SE Asian rubber producers call for immediate meeting

PHUKET, Thailand (Dow Jones): Thailand, Malaysia and Indonesia have agreed to call for an immediate meeting of the Association of Natural Rubber Producing Countries (ANRPC) to discuss issues related to rubber producing countries' stand on the International Natural Rubber Organization (INRO), Thai and Malaysian senior agriculture officials said Saturday.

The ANRPC meeting will be held in "mid August" in Bangkok, the officials said.

The decision was made after the completion of the two-day ministerial meeting of Thailand, Malaysia, and Indonesia on INRO matters in Phuket, southern Thailand. The meeting started Friday. Thailand, Indonesia, and Malaysia are the world's top three natural rubber producers.

The coming ANRPC meeting will inform other rubber producing countries of Malaysia's inclination toward withdrawing from INRO, according to a press release from the Phuket meeting.
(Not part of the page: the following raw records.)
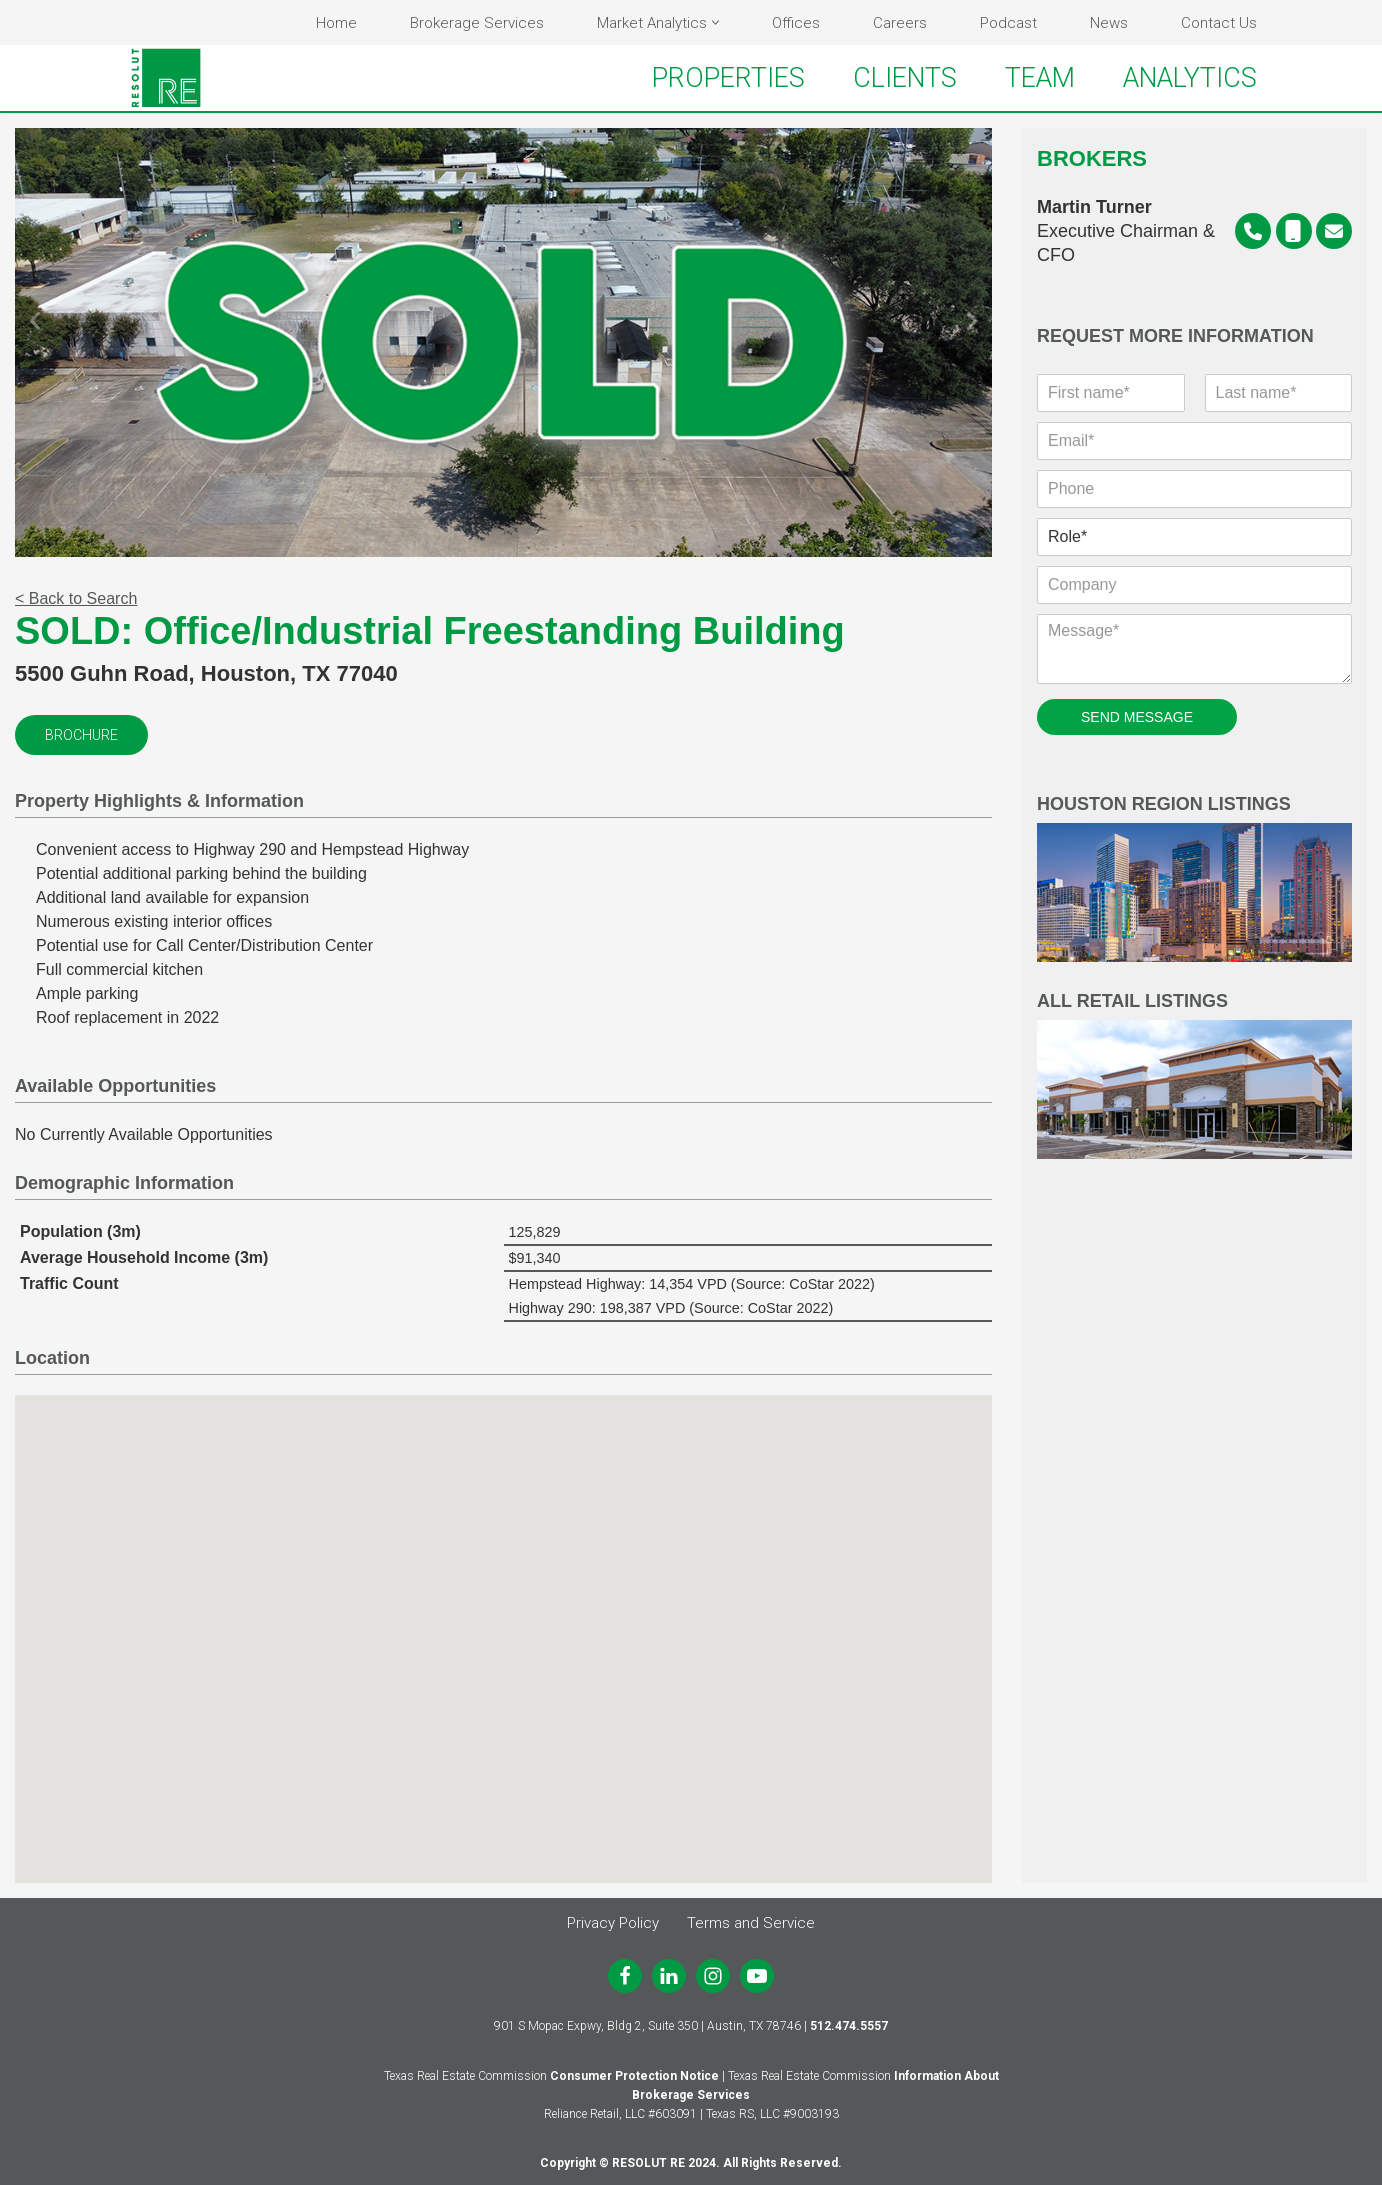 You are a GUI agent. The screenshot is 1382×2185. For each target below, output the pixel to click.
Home (336, 23)
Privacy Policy (613, 1923)
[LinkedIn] (669, 1976)
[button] (715, 22)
Malaysia announced its intention to pull out of the rubber group during the meeting in Phuket.

The ANRPC meeting will also discuss "alternative strategies" that the rubber producing countries could adopt to rescue the currently weak rubber market, in light of INRO's scant support for the ailing industry in recent years, according to officials attending the meeting.

Thailand and Malaysia have threatened to leave the world rubber group after it failed to revise its market intervention measures at an INRO council meeting in April.

The Kuala Lumpur-based INRO seeks to mitigate wild price swings in the physical rubber markets.

Different views on whether to withdraw from INRO still remain among the three major rubber producing countries after the Phuket meeting, according to officials attending the event.

While Malaysia indicated its own decision to pull out from the rubber group, positions of Thailand and Indonesia are still unclear.

Thailand will wait for the results of the ANRPC meeting to decide its stand on INRO membership, said Sanit Samosorn, deputy director-general of the Thai Department of Agriculture, adding that Thailand's current position can be described as "neutral."

Indonesia said it is not in a position to support an INRO pull-out call but will study the matter carefully, according to officials at the meeting.

Lim Keng Yaik, Malaysia's Primary Industries Minister, said he had hoped that the three countries would decide to withdraw together from INRO at the meeting, but adding that he understands that the three have taken different stands because of their "different social, economic and political conditions."

The ministerial meeting in Phuket was attended by the two ministers from Thailand and Malaysia, with Indonesia only sending a senior official as an observer.